# My semi DIY theater 7.2(4)



## Caspercu (Jun 10, 2009)

Hi everyone

My theater consists of a lot of DIY components

Speakers

Front: DIY all peerless units, 1x DX25 tweeter, 2x 6.5" sds mid and 2x 12" sls bas units. (Also ultimate party speaker  )

Center: Sony something(USELESS!! sucks!) i use a mixin feature in the reciever for getting the center sound to the front speakers.

Side: DIY all peerless units 1x HDS tweeter and 1x 6.5" HDS exclusive. very good 2way speaker, thinking about using it as my main speakers.

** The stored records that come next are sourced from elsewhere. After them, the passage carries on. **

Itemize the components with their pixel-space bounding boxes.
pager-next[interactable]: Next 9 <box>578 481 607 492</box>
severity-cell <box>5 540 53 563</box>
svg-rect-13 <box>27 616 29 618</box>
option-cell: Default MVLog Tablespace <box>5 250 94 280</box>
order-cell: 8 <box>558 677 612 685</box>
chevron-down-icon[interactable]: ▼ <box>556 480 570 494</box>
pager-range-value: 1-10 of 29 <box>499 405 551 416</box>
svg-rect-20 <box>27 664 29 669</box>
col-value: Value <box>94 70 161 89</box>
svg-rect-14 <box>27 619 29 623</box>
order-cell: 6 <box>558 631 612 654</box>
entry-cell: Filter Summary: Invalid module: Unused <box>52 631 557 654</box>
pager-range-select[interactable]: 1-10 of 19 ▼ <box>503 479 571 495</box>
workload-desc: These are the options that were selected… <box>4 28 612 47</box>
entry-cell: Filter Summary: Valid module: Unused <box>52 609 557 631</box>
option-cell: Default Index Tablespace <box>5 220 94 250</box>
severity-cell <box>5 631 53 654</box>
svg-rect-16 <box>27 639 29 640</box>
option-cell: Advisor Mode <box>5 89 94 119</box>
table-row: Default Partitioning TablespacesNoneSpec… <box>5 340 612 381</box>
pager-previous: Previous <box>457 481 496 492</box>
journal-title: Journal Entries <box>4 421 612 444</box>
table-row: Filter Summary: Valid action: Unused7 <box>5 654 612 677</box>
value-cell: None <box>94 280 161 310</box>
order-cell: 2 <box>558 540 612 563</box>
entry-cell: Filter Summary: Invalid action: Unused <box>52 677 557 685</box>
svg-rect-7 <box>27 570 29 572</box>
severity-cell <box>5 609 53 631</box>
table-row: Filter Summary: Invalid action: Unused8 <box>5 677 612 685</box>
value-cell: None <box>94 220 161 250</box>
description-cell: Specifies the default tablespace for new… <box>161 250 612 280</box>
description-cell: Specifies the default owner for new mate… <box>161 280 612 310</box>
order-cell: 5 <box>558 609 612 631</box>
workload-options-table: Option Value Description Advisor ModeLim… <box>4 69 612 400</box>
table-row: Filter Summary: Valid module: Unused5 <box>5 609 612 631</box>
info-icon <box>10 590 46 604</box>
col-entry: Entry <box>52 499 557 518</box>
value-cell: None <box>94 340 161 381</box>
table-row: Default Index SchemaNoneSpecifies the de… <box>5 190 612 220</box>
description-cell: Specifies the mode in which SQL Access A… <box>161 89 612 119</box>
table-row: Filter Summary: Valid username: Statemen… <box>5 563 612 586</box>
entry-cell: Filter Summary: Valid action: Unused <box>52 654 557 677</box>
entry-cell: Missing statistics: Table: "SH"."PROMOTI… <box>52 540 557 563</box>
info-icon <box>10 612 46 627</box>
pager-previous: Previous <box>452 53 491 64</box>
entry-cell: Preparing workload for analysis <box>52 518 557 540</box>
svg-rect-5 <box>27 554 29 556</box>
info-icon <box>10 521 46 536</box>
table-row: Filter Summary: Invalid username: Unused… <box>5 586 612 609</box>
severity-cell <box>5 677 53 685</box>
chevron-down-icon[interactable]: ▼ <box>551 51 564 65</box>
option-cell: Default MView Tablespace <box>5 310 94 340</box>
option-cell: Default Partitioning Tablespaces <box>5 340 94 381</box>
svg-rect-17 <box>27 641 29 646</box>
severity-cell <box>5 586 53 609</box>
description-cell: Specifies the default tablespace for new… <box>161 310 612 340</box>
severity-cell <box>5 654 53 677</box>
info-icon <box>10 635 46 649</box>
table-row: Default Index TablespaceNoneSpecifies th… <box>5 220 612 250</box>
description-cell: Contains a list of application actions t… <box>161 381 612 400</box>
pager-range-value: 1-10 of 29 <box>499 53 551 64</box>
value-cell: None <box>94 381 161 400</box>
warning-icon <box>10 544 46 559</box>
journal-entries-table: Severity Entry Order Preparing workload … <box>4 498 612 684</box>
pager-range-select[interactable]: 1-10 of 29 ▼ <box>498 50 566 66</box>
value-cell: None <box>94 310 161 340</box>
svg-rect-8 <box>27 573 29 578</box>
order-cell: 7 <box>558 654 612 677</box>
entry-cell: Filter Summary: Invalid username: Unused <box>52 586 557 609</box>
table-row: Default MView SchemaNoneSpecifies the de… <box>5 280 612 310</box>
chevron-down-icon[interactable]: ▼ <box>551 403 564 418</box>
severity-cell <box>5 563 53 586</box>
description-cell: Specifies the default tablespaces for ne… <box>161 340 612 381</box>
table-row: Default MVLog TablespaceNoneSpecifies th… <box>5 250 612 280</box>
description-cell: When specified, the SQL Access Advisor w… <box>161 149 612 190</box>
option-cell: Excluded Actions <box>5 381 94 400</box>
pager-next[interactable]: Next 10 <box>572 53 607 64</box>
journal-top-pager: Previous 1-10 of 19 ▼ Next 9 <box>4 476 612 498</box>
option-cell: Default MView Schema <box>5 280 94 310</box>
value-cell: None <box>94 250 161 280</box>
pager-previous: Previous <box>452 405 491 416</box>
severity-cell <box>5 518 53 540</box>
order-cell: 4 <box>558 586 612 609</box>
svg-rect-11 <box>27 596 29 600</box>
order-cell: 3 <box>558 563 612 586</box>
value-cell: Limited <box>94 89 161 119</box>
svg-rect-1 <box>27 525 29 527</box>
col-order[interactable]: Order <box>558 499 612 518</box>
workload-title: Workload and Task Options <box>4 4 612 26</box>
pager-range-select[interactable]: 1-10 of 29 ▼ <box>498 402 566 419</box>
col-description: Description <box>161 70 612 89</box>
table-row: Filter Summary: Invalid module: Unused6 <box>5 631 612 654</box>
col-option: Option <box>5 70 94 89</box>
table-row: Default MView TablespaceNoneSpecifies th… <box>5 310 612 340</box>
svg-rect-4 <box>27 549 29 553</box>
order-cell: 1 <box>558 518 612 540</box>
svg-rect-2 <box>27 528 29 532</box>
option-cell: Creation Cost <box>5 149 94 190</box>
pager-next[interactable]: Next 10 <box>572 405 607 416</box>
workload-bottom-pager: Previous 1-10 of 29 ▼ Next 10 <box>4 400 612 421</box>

Back: Jamo something, found at a dumpster, plays quite nicely considering

Subwoofer: 2 subs with 12x 10" peerless XLS sub units, Plays flat to about 11hz with a little EQ 


Amps
Reciever: Denon 2803, I't only powers the rear/side speakers. does the job well, but lags HDMI therefore i'm thinking about buying a onkyo 806

Stereo amp: Denon PMA 1500AE, this powers the mid/tweeter section of the front speakers.

Power amp 1: Crown XLS, this powers the bas units of the front speakers. Modified with better cooling and a bigger capasitors for the suply.

Power amp 2. Crown XTI 1000, used for powering the 2 giant subs, Modified with better cooling and a bigger capasitors for the suply.

Sourses
Blu-ray: PS3... well not much to say... 40gigs..

DVD: Denon DVD 2500... in champage color. UGLY but got a super deal 

CD: Tecnic mash... 20years plus. but still plays without any repairs

Radio: Cambrigde DAB radio

Vinyl: Very old B&O player.

Pictures comming soon :bigsmile:


----------